— Requirement —
Return all entries below exactly. Skip nothing.

───── Data under study ─────

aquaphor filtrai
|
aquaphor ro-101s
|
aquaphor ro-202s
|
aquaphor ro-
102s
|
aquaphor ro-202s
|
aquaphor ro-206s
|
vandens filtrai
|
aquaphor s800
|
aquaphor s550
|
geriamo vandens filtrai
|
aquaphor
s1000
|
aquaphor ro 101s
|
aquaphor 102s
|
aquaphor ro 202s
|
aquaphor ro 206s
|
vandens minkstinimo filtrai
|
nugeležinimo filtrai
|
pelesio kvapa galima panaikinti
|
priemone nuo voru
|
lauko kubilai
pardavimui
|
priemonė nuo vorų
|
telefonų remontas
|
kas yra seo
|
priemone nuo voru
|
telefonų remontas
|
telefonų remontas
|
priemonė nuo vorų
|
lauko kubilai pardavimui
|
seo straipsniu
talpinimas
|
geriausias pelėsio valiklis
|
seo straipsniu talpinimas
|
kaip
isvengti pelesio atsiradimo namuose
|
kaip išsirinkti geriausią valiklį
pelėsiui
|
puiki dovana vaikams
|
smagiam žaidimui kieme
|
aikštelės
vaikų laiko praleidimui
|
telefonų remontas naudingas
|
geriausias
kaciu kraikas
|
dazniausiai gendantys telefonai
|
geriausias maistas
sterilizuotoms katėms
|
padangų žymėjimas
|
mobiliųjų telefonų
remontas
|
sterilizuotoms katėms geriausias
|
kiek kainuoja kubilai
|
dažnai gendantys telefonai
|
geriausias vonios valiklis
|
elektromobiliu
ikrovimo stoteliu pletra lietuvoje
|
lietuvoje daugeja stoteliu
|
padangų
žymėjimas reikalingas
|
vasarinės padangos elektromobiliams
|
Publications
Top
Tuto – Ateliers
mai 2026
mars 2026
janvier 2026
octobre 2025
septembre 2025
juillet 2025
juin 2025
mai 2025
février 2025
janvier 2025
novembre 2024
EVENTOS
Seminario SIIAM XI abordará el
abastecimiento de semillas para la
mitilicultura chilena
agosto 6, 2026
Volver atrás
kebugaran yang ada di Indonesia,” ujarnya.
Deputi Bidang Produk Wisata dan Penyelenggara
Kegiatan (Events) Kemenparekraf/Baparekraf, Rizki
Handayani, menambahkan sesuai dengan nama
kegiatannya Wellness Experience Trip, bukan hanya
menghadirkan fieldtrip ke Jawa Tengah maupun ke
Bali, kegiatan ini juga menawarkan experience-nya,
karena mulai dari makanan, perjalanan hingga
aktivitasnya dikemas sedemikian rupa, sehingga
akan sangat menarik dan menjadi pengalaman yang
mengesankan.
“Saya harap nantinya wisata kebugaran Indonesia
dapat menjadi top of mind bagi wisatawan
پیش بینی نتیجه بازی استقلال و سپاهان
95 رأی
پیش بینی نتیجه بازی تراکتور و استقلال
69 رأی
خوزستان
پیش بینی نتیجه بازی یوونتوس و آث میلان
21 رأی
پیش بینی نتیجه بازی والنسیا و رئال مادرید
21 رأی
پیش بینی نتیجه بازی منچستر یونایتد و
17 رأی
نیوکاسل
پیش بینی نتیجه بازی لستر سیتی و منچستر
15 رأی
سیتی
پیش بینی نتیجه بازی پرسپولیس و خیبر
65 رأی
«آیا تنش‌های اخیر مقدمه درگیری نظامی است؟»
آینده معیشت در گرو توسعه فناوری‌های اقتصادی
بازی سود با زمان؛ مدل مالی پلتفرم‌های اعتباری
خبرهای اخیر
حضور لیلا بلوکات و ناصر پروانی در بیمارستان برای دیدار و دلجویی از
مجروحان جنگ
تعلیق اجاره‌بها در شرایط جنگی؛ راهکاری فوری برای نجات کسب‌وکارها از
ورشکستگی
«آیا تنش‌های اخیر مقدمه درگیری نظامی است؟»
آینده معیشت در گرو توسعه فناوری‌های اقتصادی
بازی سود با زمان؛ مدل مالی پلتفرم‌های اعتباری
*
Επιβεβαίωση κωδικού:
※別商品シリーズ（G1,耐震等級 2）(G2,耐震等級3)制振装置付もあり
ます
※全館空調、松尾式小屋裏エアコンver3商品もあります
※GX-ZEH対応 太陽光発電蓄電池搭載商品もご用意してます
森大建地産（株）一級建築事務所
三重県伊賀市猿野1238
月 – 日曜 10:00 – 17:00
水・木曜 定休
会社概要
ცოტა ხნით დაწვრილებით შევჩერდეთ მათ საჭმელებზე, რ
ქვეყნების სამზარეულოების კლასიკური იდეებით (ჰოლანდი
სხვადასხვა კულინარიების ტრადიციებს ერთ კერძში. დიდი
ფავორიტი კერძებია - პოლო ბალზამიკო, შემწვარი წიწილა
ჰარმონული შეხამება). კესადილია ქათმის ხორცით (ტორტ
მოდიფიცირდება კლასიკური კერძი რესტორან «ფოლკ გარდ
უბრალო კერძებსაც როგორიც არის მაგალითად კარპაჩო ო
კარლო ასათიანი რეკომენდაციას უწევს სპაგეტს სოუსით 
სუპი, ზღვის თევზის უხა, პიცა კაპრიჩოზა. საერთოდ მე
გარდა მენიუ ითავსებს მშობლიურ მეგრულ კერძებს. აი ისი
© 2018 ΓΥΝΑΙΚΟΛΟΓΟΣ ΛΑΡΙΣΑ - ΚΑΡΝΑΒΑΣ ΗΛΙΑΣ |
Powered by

─────

— Result for this task —
aquaphor filtrai
|
aquaphor ro-101s
|
aquaphor ro-202s
|
aquaphor ro-
102s
|
aquaphor ro-202s
|
aquaphor ro-206s
|
vandens filtrai
|
aquaphor s800
|
aquaphor s550
|
geriamo vandens filtrai
|
aquaphor
s1000
|
aquaphor ro 101s
|
aquaphor 102s
|
aquaphor ro 202s
|
aquaphor ro 206s
|
vandens minkstinimo filtrai
|
nugeležinimo filtrai
|
pelesio kvapa galima panaikinti
|
priemone nuo voru
|
lauko kubilai
pardavimui
|
priemonė nuo vorų
|
telefonų remontas
|
kas yra seo
|
priemone nuo voru
|
telefonų remontas
|
telefonų remontas
|
priemonė nuo vorų
|
lauko kubilai pardavimui
|
seo straipsniu
talpinimas
|
geriausias pelėsio valiklis
|
seo straipsniu talpinimas
|
kaip
isvengti pelesio atsiradimo namuose
|
kaip išsirinkti geriausią valiklį
pelėsiui
|
puiki dovana vaikams
|
smagiam žaidimui kieme
|
aikštelės
vaikų laiko praleidimui
|
telefonų remontas naudingas
|
geriausias
kaciu kraikas
|
dazniausiai gendantys telefonai
|
geriausias maistas
sterilizuotoms katėms
|
padangų žymėjimas
|
mobiliųjų telefonų
remontas
|
sterilizuotoms katėms geriausias
|
kiek kainuoja kubilai
|
dažnai gendantys telefonai
|
geriausias vonios valiklis
|
elektromobiliu
ikrovimo stoteliu pletra lietuvoje
|
lietuvoje daugeja stoteliu
|
padangų
žymėjimas reikalingas
|
vasarinės padangos elektromobiliams
|
Publications
Top
Tuto – Ateliers
mai 2026
mars 2026
janvier 2026
octobre 2025
septembre 2025
juillet 2025
juin 2025
mai 2025
février 2025
janvier 2025
novembre 2024
EVENTOS
Seminario SIIAM XI abordará el
abastecimiento de semillas para la
mitilicultura chilena
agosto 6, 2026
Volver atrás
kebugaran yang ada di Indonesia,” ujarnya.
Deputi Bidang Produk Wisata dan Penyelenggara
Kegiatan (Events) Kemenparekraf/Baparekraf, Rizki
Handayani, menambahkan sesuai dengan nama
kegiatannya Wellness Experience Trip, bukan hanya
menghadirkan fieldtrip ke Jawa Tengah maupun ke
Bali, kegiatan ini juga menawarkan experience-nya,
karena mulai dari makanan, perjalanan hingga
aktivitasnya dikemas sedemikian rupa, sehingga
akan sangat menarik dan menjadi pengalaman yang
mengesankan.
“Saya harap nantinya wisata kebugaran Indonesia
dapat menjadi top of mind bagi wisatawan
پیش بینی نتیجه بازی استقلال و سپاهان
95 رأی
پیش بینی نتیجه بازی تراکتور و استقلال
69 رأی
خوزستان
پیش بینی نتیجه بازی یوونتوس و آث میلان
21 رأی
پیش بینی نتیجه بازی والنسیا و رئال مادرید
21 رأی
پیش بینی نتیجه بازی منچستر یونایتد و
17 رأی
نیوکاسل
پیش بینی نتیجه بازی لستر سیتی و منچستر
15 رأی
سیتی
پیش بینی نتیجه بازی پرسپولیس و خیبر
65 رأی
«آیا تنش‌های اخیر مقدمه درگیری نظامی است؟»
آینده معیشت در گرو توسعه فناوری‌های اقتصادی
بازی سود با زمان؛ مدل مالی پلتفرم‌های اعتباری
خبرهای اخیر
حضور لیلا بلوکات و ناصر پروانی در بیمارستان برای دیدار و دلجویی از
مجروحان جنگ
تعلیق اجاره‌بها در شرایط جنگی؛ راهکاری فوری برای نجات کسب‌وکارها از
ورشکستگی
«آیا تنش‌های اخیر مقدمه درگیری نظامی است؟»
آینده معیشت در گرو توسعه فناوری‌های اقتصادی
بازی سود با زمان؛ مدل مالی پلتفرم‌های اعتباری
*
Επιβεβαίωση κωδικού:
※別商品シリーズ（G1,耐震等級 2）(G2,耐震等級3)制振装置付もあり
ます
※全館空調、松尾式小屋裏エアコンver3商品もあります
※GX-ZEH対応 太陽光発電蓄電池搭載商品もご用意してます
森大建地産（株）一級建築事務所
三重県伊賀市猿野1238
月 – 日曜 10:00 – 17:00
水・木曜 定休
会社概要
ცოტა ხნით დაწვრილებით შევჩერდეთ მათ საჭმელებზე, რ
ქვეყნების სამზარეულოების კლასიკური იდეებით (ჰოლანდი
სხვადასხვა კულინარიების ტრადიციებს ერთ კერძში. დიდი
ფავორიტი კერძებია - პოლო ბალზამიკო, შემწვარი წიწილა
ჰარმონული შეხამება). კესადილია ქათმის ხორცით (ტორტ
მოდიფიცირდება კლასიკური კერძი რესტორან «ფოლკ გარდ
უბრალო კერძებსაც როგორიც არის მაგალითად კარპაჩო ო
კარლო ასათიანი რეკომენდაციას უწევს სპაგეტს სოუსით 
სუპი, ზღვის თევზის უხა, პიცა კაპრიჩოზა. საერთოდ მე
გარდა მენიუ ითავსებს მშობლიურ მეგრულ კერძებს. აი ისი
© 2018 ΓΥΝΑΙΚΟΛΟΓΟΣ ΛΑΡΙΣΑ - ΚΑΡΝΑΒΑΣ ΗΛΙΑΣ |
Powered by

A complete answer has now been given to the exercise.